39 rozdział

2.7K 155 2
                                    

*NIKI*
Dni mijały jak pojebane, za trzy dni lecimy do Hollywood..ale czy jesteśmy gotowi ? Lukas to mój najlepszy przyjaciel od ciecka, i co ? Mam go tak zostawić? Nie uważam to za dobre..
Postanowiłem, że pogadam z Olą.
- Kochanie jesteś tam ? - zapukałem do jej pokoju.
- Tak, wejdź.
Wszedłem po woli do pokoju i usiadłem na łóżku.
- Co się stało ? - zapytała dziewczyna, i usiadła obok mnie obejmując w pasie.
- Hollywod to wszystko mnie chyba przerasta, tu jest Lukas i mam go tak zostawić ? Od dziecka się przyjaźnimy.
- Niki- wzięła głęboki wdech.- Lukas jest w Warszawie..nie tutaj.
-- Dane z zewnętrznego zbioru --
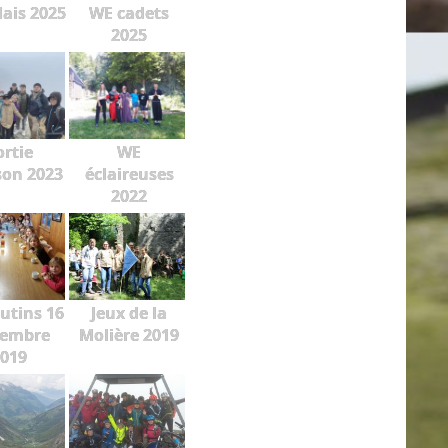
lais 2025
WE cadets
2025
ortie
WE
on 2023
éclaireuses
2022
lutins 16
Jeux de la
embre
Molière 2019
019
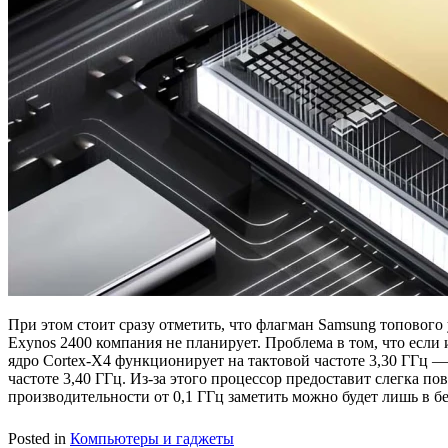
При этом стоит сразу отметить, что флагман Samsung топового
Exynos 2400 компания не планирует. Проблема в том, что если 
ядро Cortex-X4 функционирует на тактовой частоте 3,30 ГГц — 
частоте 3,40 ГГц. Из-за этого процессор предоставит слегка по
производительности от 0,1 ГГц заметить можно будет лишь в бе
Posted in
Компьютеры и гаджеты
Jeśli chce może lecieć..ale jeśli się ogarnie.
- Serio ?
-No serio.
- Kocham Cię.
- Ja Ciebie też - złączyłem nasze usta i
po chwili wiedziałem, że wszystko będzie dobrze.
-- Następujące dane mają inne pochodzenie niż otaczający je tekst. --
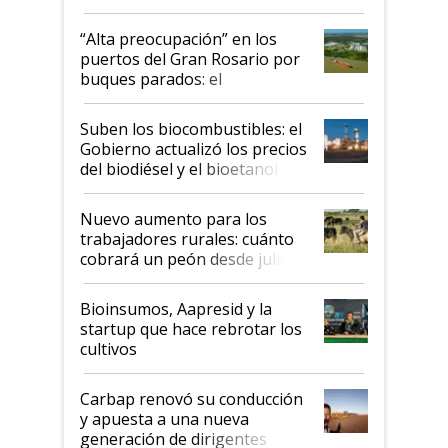
tornado
“Alta preocupación” en los
puertos del Gran Rosario por
buques parados: el
funcionamiento de las
exportadoras en tensión tras
Suben los biocombustibles: el
la medida de fuerza de los
Gobierno actualizó los precios
prácticos
del biodiésel y el bioetanol
Nuevo aumento para los
trabajadores rurales: cuánto
cobrará un peón desde julio
Bioinsumos, Aapresid y la
startup que hace rebrotar los
cultivos
Carbap renovó su conducción
y apuesta a una nueva
generación de dirigentes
- Um...Ola ? - zaczęłem nie pewnie.
- Tak ?
- Masz świerzą bliznę..już wczoraj miałem Ciebie pytać ale nie chciałem niszczyć nastroju. Przez co ta blizna? - widziałem jej zdenerwowanie w oczach, i zrobiło mi się jej żal.
- Prze..- jąkała się- przez Ciebie. - Coo ? ! Zabolało.
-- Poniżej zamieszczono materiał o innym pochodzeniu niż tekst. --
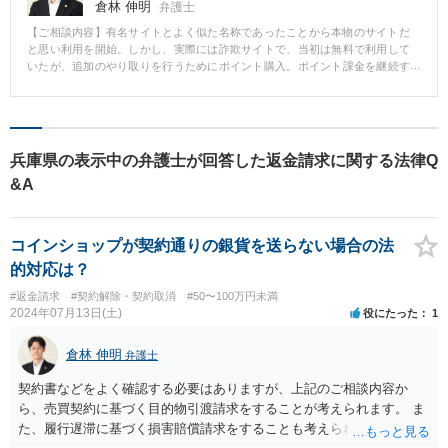
倉林 伸明
弁護士
【ご相談内容】有名サイトとよく似た名称であったことから本物のサイトだ
と思い利用を開始。しかし、実際には詐欺サイトで、当初は無料で利用して
いたが、追加のやり取りを行うためにポイント購入。ポイント課金を継続す
るも依頼者が知りたい肝心な情報を得ることは出来なかった。詐欺サイトの
支払いは、総額数十万円となった。詐欺と気づき、当事務所へ相談。支払い
の証拠をもとに相手方を特定し、粘り強く交渉を行い、６割の返金を受ける
ことに成功しました。
兵庫県の表示中の弁護士が回答した返金請求に関する法律Q
&A
コインショップが契約通りの銀貨を送らない場合の法
的対応は？
#返金請求
#契約解除・契約取消
#50〜100万円未満
2024年07月13日(土)
役にたった
1
倉林 伸明
弁護士
契約書などをよく確認する必要はありますが、上記のご相談内容か
ら、売買契約に基づく目的物引渡請求をすることが考えられます。 ま
た、履行遅滞に基づく損害賠償請求をすることも考えられます。 訴訟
Nic nie odpowiedziałem..wiedziałem już o co chodzi. Ta dziewczyna.
- Ale byłam w szpitalu i mi ją zaszyli...jest okej.
- Nic nie jest okej. Jak mogłem sam zrobić Tobie taką krzywdę?! Nie zasługuje na Ciebie..wybacz mi.
- Ale..co Ty chcesz zrobić? - w jej oczach było przerażenie.
- Wiedz, że bardzo dużo dla mnie znaczysz ale ... ze mną nie będziesz szczęśliwa.
- Słucham ? To było dawno teraz jesteśmy razem i jesteśmy szczęśliwi! Pamiętasz tamtą noc ? ! Tylko na to czekałeś ! Wiedziałam!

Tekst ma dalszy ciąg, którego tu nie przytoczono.